** Opening Provided information block **

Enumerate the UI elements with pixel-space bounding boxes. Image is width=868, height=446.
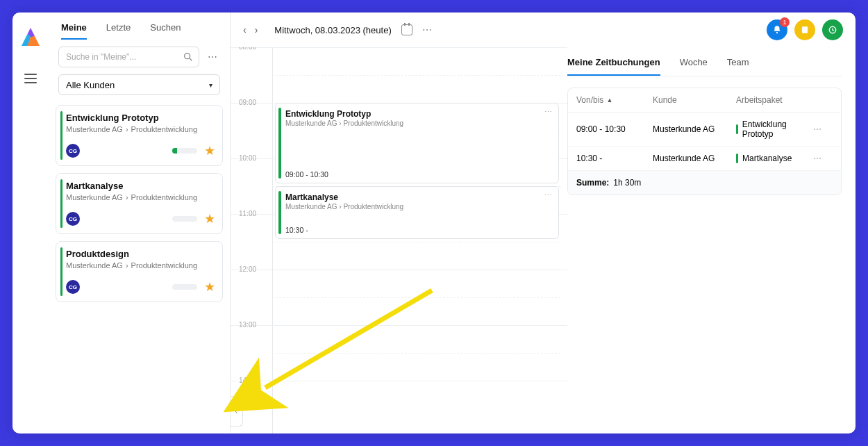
time-label: 11:00 — [239, 210, 256, 217]
sidebar: Meine Letzte Suchen ⋯ Alle Kunden ▾ Entw… — [49, 13, 231, 433]
column-header-client[interactable]: Kunde — [653, 95, 736, 105]
notification-count-badge: 1 — [780, 17, 790, 27]
cell-package: Entwicklung Prototyp — [736, 119, 813, 139]
progress-bar — [172, 284, 197, 290]
event-time: 10:30 - — [285, 226, 308, 234]
table-row[interactable]: 09:00 - 10:30 Musterkunde AG Entwicklung… — [568, 113, 841, 147]
nav-rail — [12, 13, 49, 433]
sidebar-tabs: Meine Letzte Suchen — [49, 17, 230, 40]
search-input[interactable] — [58, 47, 199, 67]
customer-filter-dropdown[interactable]: Alle Kunden ▾ — [58, 74, 220, 95]
cell-client: Musterkunde AG — [653, 124, 736, 134]
card-title: Produktdesign — [66, 249, 215, 259]
star-icon[interactable]: ★ — [204, 279, 215, 295]
header-more-icon[interactable]: ⋯ — [422, 24, 433, 35]
event-title: Entwicklung Prototyp — [285, 109, 551, 119]
svg-point-2 — [776, 32, 778, 33]
event-breadcrumb: Musterkunde AG › Produktentwicklung — [285, 203, 551, 210]
timeline-event[interactable]: Entwicklung Prototyp Musterkunde AG › Pr… — [275, 103, 559, 183]
avatar-badge: CG — [66, 212, 80, 226]
hamburger-icon[interactable] — [24, 74, 37, 83]
day-timeline[interactable]: 08:00 09:00 10:00 11:00 12:00 13:00 14:0… — [231, 47, 567, 433]
card-breadcrumb: Musterkunde AG›Produktentwicklung — [66, 193, 215, 201]
sort-asc-icon: ▲ — [606, 97, 612, 104]
search-box — [58, 47, 199, 67]
cell-time: 09:00 - 10:30 — [576, 124, 653, 134]
event-breadcrumb: Musterkunde AG › Produktentwicklung — [285, 119, 551, 127]
avatar-badge: CG — [66, 144, 80, 158]
tab-recent[interactable]: Letzte — [106, 22, 131, 40]
current-date-label: Mittwoch, 08.03.2023 (heute) — [274, 25, 391, 35]
work-package-list: Entwicklung Prototyp Musterkunde AG›Prod… — [49, 102, 230, 305]
app-frame: Meine Letzte Suchen ⋯ Alle Kunden ▾ Entw… — [12, 13, 856, 433]
timer-button[interactable] — [822, 19, 843, 40]
time-label: 14:00 — [239, 377, 256, 384]
panel-tab-week[interactable]: Woche — [680, 57, 708, 76]
customer-filter-label: Alle Kunden — [66, 80, 115, 90]
time-label: 10:00 — [239, 154, 256, 162]
star-icon[interactable]: ★ — [204, 143, 215, 158]
collapse-sidebar-button[interactable]: ‹ — [231, 396, 243, 427]
search-icon — [183, 51, 194, 63]
work-package-card[interactable]: Martkanalyse Musterkunde AG›Produktentwi… — [56, 173, 223, 234]
notes-button[interactable] — [794, 19, 815, 40]
svg-rect-3 — [802, 26, 808, 33]
cell-package: Martkanalyse — [736, 154, 813, 163]
column-header-package[interactable]: Arbeitspaket — [736, 95, 813, 105]
tab-search[interactable]: Suchen — [150, 22, 181, 40]
table-footer-sum: Summe: 1h 30m — [568, 171, 841, 195]
card-title: Martkanalyse — [66, 181, 215, 191]
event-more-icon[interactable]: ⋯ — [544, 191, 553, 200]
panel-tab-team[interactable]: Team — [727, 57, 749, 76]
caret-down-icon: ▾ — [209, 81, 212, 89]
svg-point-0 — [185, 53, 190, 59]
bookings-table: Von/bis▲ Kunde Arbeitspaket 09:00 - 10:3… — [567, 88, 842, 195]
cell-client: Musterkunde AG — [653, 154, 736, 163]
main-header: ‹ › Mittwoch, 08.03.2023 (heute) ⋯ 1 — [231, 13, 856, 47]
notifications-button[interactable]: 1 — [767, 19, 787, 40]
event-title: Martkanalyse — [285, 192, 551, 202]
avatar-badge: CG — [66, 280, 80, 294]
column-header-time[interactable]: Von/bis▲ — [576, 95, 653, 105]
progress-bar — [172, 216, 197, 222]
row-more-icon[interactable]: ⋯ — [813, 154, 833, 163]
time-bookings-panel: Meine Zeitbuchungen Woche Team Von/bis▲ … — [567, 47, 856, 433]
card-breadcrumb: Musterkunde AG›Produktentwicklung — [66, 125, 215, 133]
panel-tab-bookings[interactable]: Meine Zeitbuchungen — [567, 57, 660, 76]
tab-mine[interactable]: Meine — [61, 22, 87, 40]
row-more-icon[interactable]: ⋯ — [813, 124, 833, 134]
next-day-button[interactable]: › — [255, 24, 258, 35]
svg-line-1 — [190, 58, 192, 60]
main-area: ‹ › Mittwoch, 08.03.2023 (heute) ⋯ 1 — [231, 13, 856, 433]
event-more-icon[interactable]: ⋯ — [544, 108, 553, 117]
work-package-card[interactable]: Entwicklung Prototyp Musterkunde AG›Prod… — [56, 105, 223, 166]
time-label: 09:00 — [239, 99, 256, 106]
time-label: 12:00 — [239, 265, 256, 273]
work-package-card[interactable]: Produktdesign Musterkunde AG›Produktentw… — [56, 241, 223, 302]
app-logo-icon — [22, 28, 40, 46]
progress-bar — [172, 148, 197, 154]
card-breadcrumb: Musterkunde AG›Produktentwicklung — [66, 261, 215, 270]
calendar-icon[interactable] — [401, 24, 412, 35]
timeline-event[interactable]: Martkanalyse Musterkunde AG › Produktent… — [275, 186, 559, 239]
event-time: 09:00 - 10:30 — [285, 170, 328, 179]
time-label: 13:00 — [239, 321, 256, 329]
table-row[interactable]: 10:30 - Musterkunde AG Martkanalyse ⋯ — [568, 147, 841, 171]
sidebar-more-icon[interactable]: ⋯ — [205, 51, 220, 63]
card-title: Entwicklung Prototyp — [66, 113, 215, 123]
cell-time: 10:30 - — [576, 154, 653, 163]
prev-day-button[interactable]: ‹ — [243, 24, 247, 35]
time-label: 08:00 — [239, 47, 256, 51]
star-icon[interactable]: ★ — [204, 211, 215, 226]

** Closing Provided information block **

= What the exercise asks =
Output everything in the material exactly. Pictures stay out of it.

= Expected answer =
Enumerate the UI elements with pixel-space bounding boxes. Image is width=868, height=446.
time-label: 11:00 — [239, 210, 256, 217]
sidebar: Meine Letzte Suchen ⋯ Alle Kunden ▾ Entw… — [49, 13, 231, 433]
column-header-client[interactable]: Kunde — [653, 95, 736, 105]
notification-count-badge: 1 — [780, 17, 790, 27]
cell-package: Entwicklung Prototyp — [736, 119, 813, 139]
progress-bar — [172, 284, 197, 290]
event-time: 10:30 - — [285, 226, 308, 234]
table-row[interactable]: 09:00 - 10:30 Musterkunde AG Entwicklung… — [568, 113, 841, 147]
nav-rail — [12, 13, 49, 433]
sidebar-tabs: Meine Letzte Suchen — [49, 17, 230, 40]
search-input[interactable] — [58, 47, 199, 67]
customer-filter-dropdown[interactable]: Alle Kunden ▾ — [58, 74, 220, 95]
cell-client: Musterkunde AG — [653, 124, 736, 134]
card-title: Produktdesign — [66, 249, 215, 259]
star-icon[interactable]: ★ — [204, 279, 215, 295]
header-more-icon[interactable]: ⋯ — [422, 24, 433, 35]
event-title: Entwicklung Prototyp — [285, 109, 551, 119]
svg-point-2 — [776, 32, 778, 33]
event-breadcrumb: Musterkunde AG › Produktentwicklung — [285, 203, 551, 210]
timeline-event[interactable]: Entwicklung Prototyp Musterkunde AG › Pr… — [275, 103, 559, 183]
avatar-badge: CG — [66, 212, 80, 226]
hamburger-icon[interactable] — [24, 74, 37, 83]
day-timeline[interactable]: 08:00 09:00 10:00 11:00 12:00 13:00 14:0… — [231, 47, 567, 433]
card-breadcrumb: Musterkunde AG›Produktentwicklung — [66, 193, 215, 201]
sort-asc-icon: ▲ — [606, 97, 612, 104]
search-box — [58, 47, 199, 67]
cell-time: 09:00 - 10:30 — [576, 124, 653, 134]
event-breadcrumb: Musterkunde AG › Produktentwicklung — [285, 119, 551, 127]
avatar-badge: CG — [66, 144, 80, 158]
tab-recent[interactable]: Letzte — [106, 22, 131, 40]
current-date-label: Mittwoch, 08.03.2023 (heute) — [274, 25, 391, 35]
work-package-list: Entwicklung Prototyp Musterkunde AG›Prod… — [49, 102, 230, 305]
app-frame: Meine Letzte Suchen ⋯ Alle Kunden ▾ Entw… — [12, 13, 856, 433]
timer-button[interactable] — [822, 19, 843, 40]
time-label: 14:00 — [239, 377, 256, 384]
panel-tab-week[interactable]: Woche — [680, 57, 708, 76]
customer-filter-label: Alle Kunden — [66, 80, 115, 90]
time-label: 10:00 — [239, 154, 256, 162]
star-icon[interactable]: ★ — [204, 143, 215, 158]
collapse-sidebar-button[interactable]: ‹ — [231, 396, 243, 427]
search-icon — [183, 51, 194, 63]
work-package-card[interactable]: Martkanalyse Musterkunde AG›Produktentwi… — [56, 173, 223, 234]
notes-button[interactable] — [794, 19, 815, 40]
svg-rect-3 — [802, 26, 808, 33]
cell-package: Martkanalyse — [736, 154, 813, 163]
column-header-package[interactable]: Arbeitspaket — [736, 95, 813, 105]
tab-search[interactable]: Suchen — [150, 22, 181, 40]
table-footer-sum: Summe: 1h 30m — [568, 171, 841, 195]
card-title: Martkanalyse — [66, 181, 215, 191]
event-more-icon[interactable]: ⋯ — [544, 191, 553, 200]
panel-tab-team[interactable]: Team — [727, 57, 749, 76]
caret-down-icon: ▾ — [209, 81, 212, 89]
svg-point-0 — [185, 53, 190, 59]
bookings-table: Von/bis▲ Kunde Arbeitspaket 09:00 - 10:3… — [567, 88, 842, 195]
cell-client: Musterkunde AG — [653, 154, 736, 163]
main-header: ‹ › Mittwoch, 08.03.2023 (heute) ⋯ 1 — [231, 13, 856, 47]
notifications-button[interactable]: 1 — [767, 19, 787, 40]
event-title: Martkanalyse — [285, 192, 551, 202]
avatar-badge: CG — [66, 280, 80, 294]
column-header-time[interactable]: Von/bis▲ — [576, 95, 653, 105]
progress-bar — [172, 216, 197, 222]
row-more-icon[interactable]: ⋯ — [813, 154, 833, 163]
time-bookings-panel: Meine Zeitbuchungen Woche Team Von/bis▲ … — [567, 47, 856, 433]
card-breadcrumb: Musterkunde AG›Produktentwicklung — [66, 125, 215, 133]
panel-tab-bookings[interactable]: Meine Zeitbuchungen — [567, 57, 660, 76]
tab-mine[interactable]: Meine — [61, 22, 87, 40]
row-more-icon[interactable]: ⋯ — [813, 124, 833, 134]
next-day-button[interactable]: › — [255, 24, 258, 35]
svg-line-1 — [190, 58, 192, 60]
main-area: ‹ › Mittwoch, 08.03.2023 (heute) ⋯ 1 — [231, 13, 856, 433]
event-more-icon[interactable]: ⋯ — [544, 108, 553, 117]
work-package-card[interactable]: Entwicklung Prototyp Musterkunde AG›Prod… — [56, 105, 223, 166]
time-label: 09:00 — [239, 99, 256, 106]
time-label: 12:00 — [239, 265, 256, 273]
work-package-card[interactable]: Produktdesign Musterkunde AG›Produktentw… — [56, 241, 223, 302]
app-logo-icon — [22, 28, 40, 46]
progress-bar — [172, 148, 197, 154]
card-breadcrumb: Musterkunde AG›Produktentwicklung — [66, 261, 215, 270]
calendar-icon[interactable] — [401, 24, 412, 35]
timeline-event[interactable]: Martkanalyse Musterkunde AG › Produktent… — [275, 186, 559, 239]
event-time: 09:00 - 10:30 — [285, 170, 328, 179]
time-label: 13:00 — [239, 321, 256, 329]
table-row[interactable]: 10:30 - Musterkunde AG Martkanalyse ⋯ — [568, 147, 841, 171]
sidebar-more-icon[interactable]: ⋯ — [205, 51, 220, 63]
card-title: Entwicklung Prototyp — [66, 113, 215, 123]
cell-time: 10:30 - — [576, 154, 653, 163]
prev-day-button[interactable]: ‹ — [243, 24, 247, 35]
time-label: 08:00 — [239, 47, 256, 51]
star-icon[interactable]: ★ — [204, 211, 215, 226]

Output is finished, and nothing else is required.